* THE TASK *
Would you repeat exactly the part of the listing below that runs from the line containing "Стильный уход за вашими брюками" down to the line containing "на специальную вешалку, закройте", inclusive, and nothing else?

* RECORDS SUPPLIED *
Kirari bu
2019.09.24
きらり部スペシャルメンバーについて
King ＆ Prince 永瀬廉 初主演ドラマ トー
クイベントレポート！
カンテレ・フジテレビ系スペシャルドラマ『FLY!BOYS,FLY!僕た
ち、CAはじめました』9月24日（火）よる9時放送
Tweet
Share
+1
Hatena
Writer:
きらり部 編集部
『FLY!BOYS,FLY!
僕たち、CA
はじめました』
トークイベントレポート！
--
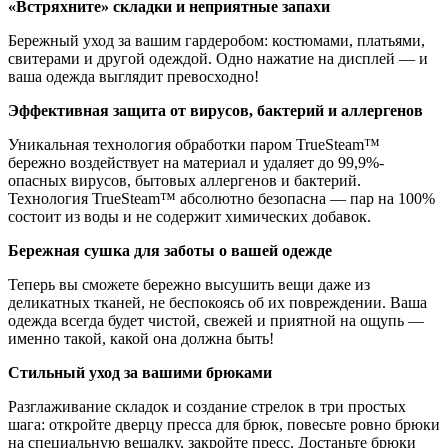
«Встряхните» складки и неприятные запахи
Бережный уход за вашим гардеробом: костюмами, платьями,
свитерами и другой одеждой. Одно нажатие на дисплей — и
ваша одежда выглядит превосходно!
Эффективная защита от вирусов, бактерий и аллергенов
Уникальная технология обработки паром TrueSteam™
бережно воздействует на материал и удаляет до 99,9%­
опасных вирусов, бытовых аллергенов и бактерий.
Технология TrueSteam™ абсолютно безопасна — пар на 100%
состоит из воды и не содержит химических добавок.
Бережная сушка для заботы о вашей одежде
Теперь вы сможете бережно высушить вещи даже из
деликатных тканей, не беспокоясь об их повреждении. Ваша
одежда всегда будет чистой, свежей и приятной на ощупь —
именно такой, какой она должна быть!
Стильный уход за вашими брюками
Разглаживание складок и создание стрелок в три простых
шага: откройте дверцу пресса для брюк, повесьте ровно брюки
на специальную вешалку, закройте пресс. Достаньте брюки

* RESPONSE BELOW *
Стильный уход за вашими брюками
Разглаживание складок и создание стрелок в три простых
шага: откройте дверцу пресса для брюк, повесьте ровно брюки
на специальную вешалку, закройте пресс. Достаньте брюки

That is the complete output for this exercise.